You can skip this step if you used a jigsaw to cut out the cavity.
Step 6: Making a Set of Center Points
In order to ensure that the top lines up with the cavity section of the safe I used center points to transfer the hole locations for the magnets that will be used to keep the lid closed. You can purchase center points at almost all home improvement stores but I decided to make my own. I first cut the heads off of several nails. The factory point of the nails weren't in line with the center of the shaft. To correct this I chucked the headless nails into my drill and spun them against my bench grinder and ground them to a point perfectly in line with the center of the shaft.

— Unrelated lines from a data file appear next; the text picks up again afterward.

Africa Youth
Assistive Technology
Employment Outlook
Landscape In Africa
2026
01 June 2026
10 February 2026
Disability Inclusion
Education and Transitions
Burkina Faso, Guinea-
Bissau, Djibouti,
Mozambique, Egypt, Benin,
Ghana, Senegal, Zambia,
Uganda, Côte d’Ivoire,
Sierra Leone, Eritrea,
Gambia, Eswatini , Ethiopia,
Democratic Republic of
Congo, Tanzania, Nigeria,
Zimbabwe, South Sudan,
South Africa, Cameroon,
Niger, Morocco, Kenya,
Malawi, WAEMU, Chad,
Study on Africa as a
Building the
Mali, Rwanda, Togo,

Step 7: Lining Up the Lid and Cavity Section
This is a very critical step. If the lid and the cavity don't match up it will shatter the illusion that this is all one piece. Using the center points made in the previous steps makes it very easy to ensure that everything lines up perfectly.
Using a 7/64th inch drill bit chucked up in my drill press I drilled three holes for the center points and inserted them into the cavity section. I left only the very tip of the nails sticking out. I made sure to take my time and lined the lid up with the cavity section just right. Once everything was lined up I used a mallet to tap the lid into the nail tips poking out of the cavity section. This left me with three impressions that lined up perfectly with the cavity section that will be used at the drill press in a later step. I could then remove the nails from the cavity section.

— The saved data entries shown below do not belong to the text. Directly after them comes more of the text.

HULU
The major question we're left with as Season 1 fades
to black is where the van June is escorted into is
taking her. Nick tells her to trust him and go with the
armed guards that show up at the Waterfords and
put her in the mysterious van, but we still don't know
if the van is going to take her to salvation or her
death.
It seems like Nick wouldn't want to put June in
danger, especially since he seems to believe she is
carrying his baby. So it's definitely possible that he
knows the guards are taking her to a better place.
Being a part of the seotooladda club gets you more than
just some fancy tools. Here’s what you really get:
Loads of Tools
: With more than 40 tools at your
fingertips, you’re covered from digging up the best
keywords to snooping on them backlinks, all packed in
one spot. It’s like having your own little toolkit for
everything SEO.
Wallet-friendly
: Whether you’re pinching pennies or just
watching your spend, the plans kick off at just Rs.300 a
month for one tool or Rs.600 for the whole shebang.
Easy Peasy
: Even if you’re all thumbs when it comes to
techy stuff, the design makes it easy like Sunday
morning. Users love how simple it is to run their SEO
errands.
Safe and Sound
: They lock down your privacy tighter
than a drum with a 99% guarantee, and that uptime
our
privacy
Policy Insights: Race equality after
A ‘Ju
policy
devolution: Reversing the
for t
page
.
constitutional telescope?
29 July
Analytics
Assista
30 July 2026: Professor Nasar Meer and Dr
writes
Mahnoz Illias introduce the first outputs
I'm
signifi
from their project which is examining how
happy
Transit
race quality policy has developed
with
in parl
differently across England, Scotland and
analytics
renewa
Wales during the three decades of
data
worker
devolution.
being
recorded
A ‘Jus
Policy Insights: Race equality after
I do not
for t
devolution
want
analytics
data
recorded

Step 8: Drilling Holes for Magnets
In order to provide easy access to the contents of the safe, the lid will be held in place with magnets.

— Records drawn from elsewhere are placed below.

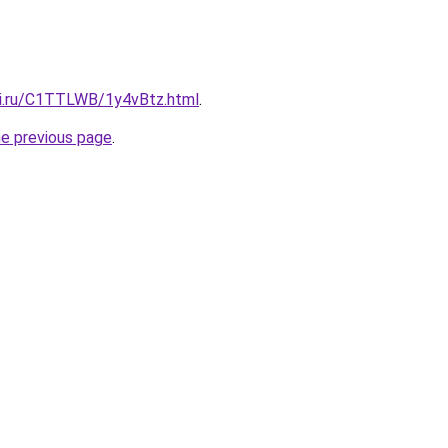
tki.ru/C1TTLWB/1y4vBtz.html
.
he previous page
.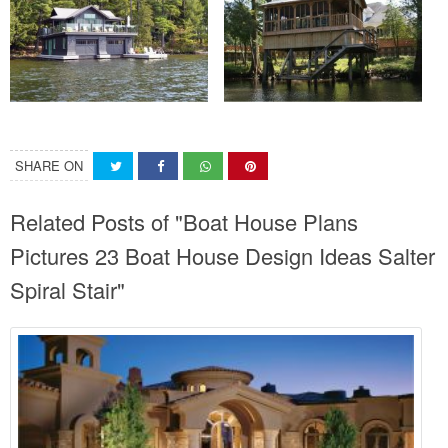
SHARE ON
Related Posts of "Boat House Plans
Pictures 23 Boat House Design Ideas Salter
Spiral Stair"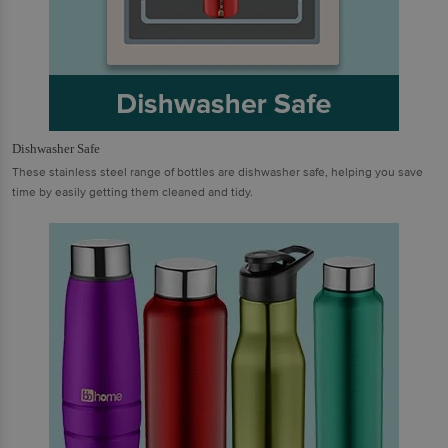
Dishwasher Safe
These stainless steel range of bottles are dishwasher safe, helping you save
time by easily getting them cleaned and tidy.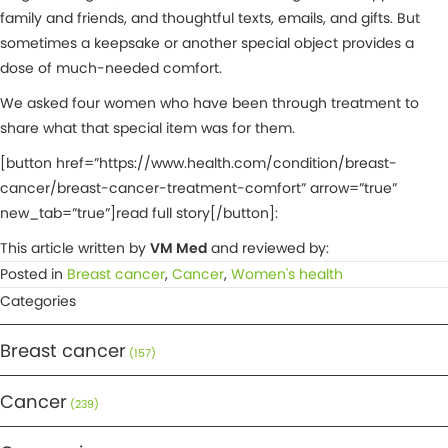
family and friends, and thoughtful texts, emails, and gifts. But
sometimes a keepsake or another special object provides a
dose of much-needed comfort.
We asked four women who have been through treatment to
share what that special item was for them.
[button href=”https://www.health.com/condition/breast-
cancer/breast-cancer-treatment-comfort” arrow=”true”
new_tab=”true”]read full story[/button]:
This article written by
VM Med
and reviewed by:
Posted in
Breast cancer
,
Cancer
,
Women's health
Categories
Breast cancer
(157)
Cancer
(239)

Using the nail center point holes drilled earlier as a guide, I drilled holes into the cavity section and lid using a 19/64th inch drill bit. The impressions made into the lid using the center points in an earlier step ensured that the lid and cavity section would line up perfectly.
Step 9: Inserting the Magnets
Once all of the holes were drilled I inserted the magnets into the cavity section. The holes drilled for the magnets were purposefully drilled slightly too small, this allowed me to tap the magnets into the holes and provided a nice, tight, friction fit for the magnets to stay in place without the need of glue. In order to keep track of the orientation of the magnets, I made a small mark using permanent marker. Making sure that the magnets were facing the right way I inserted them into the lid.
Step 10: Gluing the Bottom
I removed the stabilizing shims and glued the bottom of the safe back onto the cavity section using Titebond Original wood glue. In order to keep the piece in place until the glue dried I used masking tape to act as a clamp as more traditional clamps wouldn't be able to grab onto the angled surface of the firewood. Using the tip of a utility blade, I cleaned up any glue that squeezed out on the inside of the cavity.
Step 11: Remove Tape and Test Fit Lid
After letting the glue dry overnight, I peeled off all of the masking tape. I then test fit the lid onto the rest of the safe and everything lined up beautifully.
Step 12: Fill With All Your Treasure!
The only thing left to do now is to fill the safe with all your treasure!